Two types of orthogonal ECCs were tested: the first type described in Sect. 3, with no zeros in the codes, and the second type which includes zeros. These were compared with three other methods: one-versus-one, one-versus-the-rest, and random ECCs with the same length of coding vector (number of columns), m, as the orthogonal matrices of the first type. The 1 versus rest multi-class as well as the random ECCs were solved using the same type of constrained linear least squares method as used for the second type of orthogonal ECC [25]. By enforcing the normality constraints using a Lagrange multiplier, 1 versus 1 may be solved with a simple (unconstrained) linear equation solver [31].
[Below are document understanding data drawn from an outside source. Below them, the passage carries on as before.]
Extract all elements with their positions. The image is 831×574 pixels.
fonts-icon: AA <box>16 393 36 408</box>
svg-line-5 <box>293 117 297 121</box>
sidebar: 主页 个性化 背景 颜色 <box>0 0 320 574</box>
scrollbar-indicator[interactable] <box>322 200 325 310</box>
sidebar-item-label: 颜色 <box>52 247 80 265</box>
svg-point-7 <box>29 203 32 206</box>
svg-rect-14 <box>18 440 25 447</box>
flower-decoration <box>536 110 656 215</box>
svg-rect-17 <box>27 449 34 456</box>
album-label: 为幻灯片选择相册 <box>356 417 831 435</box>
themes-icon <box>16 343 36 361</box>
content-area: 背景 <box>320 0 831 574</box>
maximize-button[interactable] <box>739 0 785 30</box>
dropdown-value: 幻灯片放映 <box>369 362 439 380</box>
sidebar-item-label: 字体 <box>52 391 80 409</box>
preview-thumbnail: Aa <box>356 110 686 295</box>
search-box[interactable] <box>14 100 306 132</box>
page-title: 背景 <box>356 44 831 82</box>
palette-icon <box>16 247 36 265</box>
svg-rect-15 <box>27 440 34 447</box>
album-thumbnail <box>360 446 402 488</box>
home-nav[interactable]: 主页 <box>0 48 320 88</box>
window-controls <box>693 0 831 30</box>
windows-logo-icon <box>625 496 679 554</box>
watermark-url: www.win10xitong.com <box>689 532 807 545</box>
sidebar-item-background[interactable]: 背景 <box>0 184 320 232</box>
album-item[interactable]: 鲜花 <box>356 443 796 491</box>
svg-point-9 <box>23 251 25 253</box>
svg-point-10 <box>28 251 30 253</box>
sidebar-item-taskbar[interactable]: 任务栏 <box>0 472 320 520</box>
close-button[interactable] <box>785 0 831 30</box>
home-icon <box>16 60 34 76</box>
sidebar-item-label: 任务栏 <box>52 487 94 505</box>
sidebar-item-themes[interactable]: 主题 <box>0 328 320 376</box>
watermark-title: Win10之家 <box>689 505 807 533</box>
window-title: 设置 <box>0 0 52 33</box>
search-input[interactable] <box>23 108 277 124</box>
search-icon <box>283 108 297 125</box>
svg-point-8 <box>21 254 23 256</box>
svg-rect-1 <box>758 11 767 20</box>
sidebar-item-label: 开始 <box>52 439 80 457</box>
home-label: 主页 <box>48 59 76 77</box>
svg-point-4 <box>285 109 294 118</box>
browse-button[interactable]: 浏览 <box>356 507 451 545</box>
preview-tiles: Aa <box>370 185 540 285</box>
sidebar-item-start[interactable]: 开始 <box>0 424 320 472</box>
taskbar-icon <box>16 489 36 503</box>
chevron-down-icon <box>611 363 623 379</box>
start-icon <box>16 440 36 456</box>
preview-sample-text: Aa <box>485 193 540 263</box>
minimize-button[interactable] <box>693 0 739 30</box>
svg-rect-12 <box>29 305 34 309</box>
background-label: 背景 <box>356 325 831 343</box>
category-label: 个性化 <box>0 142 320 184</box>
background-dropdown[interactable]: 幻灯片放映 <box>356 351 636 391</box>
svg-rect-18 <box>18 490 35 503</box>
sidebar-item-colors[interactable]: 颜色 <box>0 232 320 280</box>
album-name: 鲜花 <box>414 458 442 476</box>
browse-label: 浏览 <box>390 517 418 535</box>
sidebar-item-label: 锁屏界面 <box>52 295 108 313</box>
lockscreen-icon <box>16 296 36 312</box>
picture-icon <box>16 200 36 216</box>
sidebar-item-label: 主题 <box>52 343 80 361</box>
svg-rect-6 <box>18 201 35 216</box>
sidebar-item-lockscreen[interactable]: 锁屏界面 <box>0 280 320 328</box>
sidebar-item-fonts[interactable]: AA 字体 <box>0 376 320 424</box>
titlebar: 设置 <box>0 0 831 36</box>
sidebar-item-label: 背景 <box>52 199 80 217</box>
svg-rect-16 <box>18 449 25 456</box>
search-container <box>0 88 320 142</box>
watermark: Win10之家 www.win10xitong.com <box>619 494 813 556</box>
Three types of binary classifier were used: logistic regression [1], support vector machines [4], and a peicewise-linear classifer [3]. Logistic regression classifiers were trained using LIBLINEAR [32].
Support vector machines (SVMs) were trained using LIBSVM [33]. Partitions were trained separately then combined by finding the union of sets of support vectors for each partition. By indexing into the combined list of support vectors, the algorithms are optimized in both space and time [33]. For SVM, the same parameters were used for all multi-class methods and for all partitions (matrix columns). All datasets were trained using “radial basis function” (Gaussian) kernels of differing widths.
LIBSVM was also used to train an intermediate model from which an often faster piecewise-linear classifier [3] was trained. It was thought that this classifier would provide a better use-case for orthogonal ECCs than either of the other two. The single parameter for this algorithm–the number of border vectors–was set the same for each dataset as used in [3] for the 1 versus 1. For the other multi-class algorithms, the number of border vectors was doubled for small values (under 100) and increased by fifty percent for larger values to account for the more complex decision function created by using more classes in each binary classifier. Multi-class classifiers were designed, trained and applied using the framework provided within libAGF [3, 34, 35]
Results are shown in Tables 2, 3, and 4. Confidence limits represent standard deviations over 10 trials using different, randomly chosen coding matrices. For each trial, datasets were randomly separated into 70% training and 30% test. “U.C” stands for uncertainty coefficient, a skill score based on Shannon’s channel capacity that has many advantage over simple fraction of correct guesses or “accuracy” [34, 36, 37]. Probabilities are validated with the Brier score which is root-mean-square error measured against the truth of the class as a 0 or 1 value [16, 38].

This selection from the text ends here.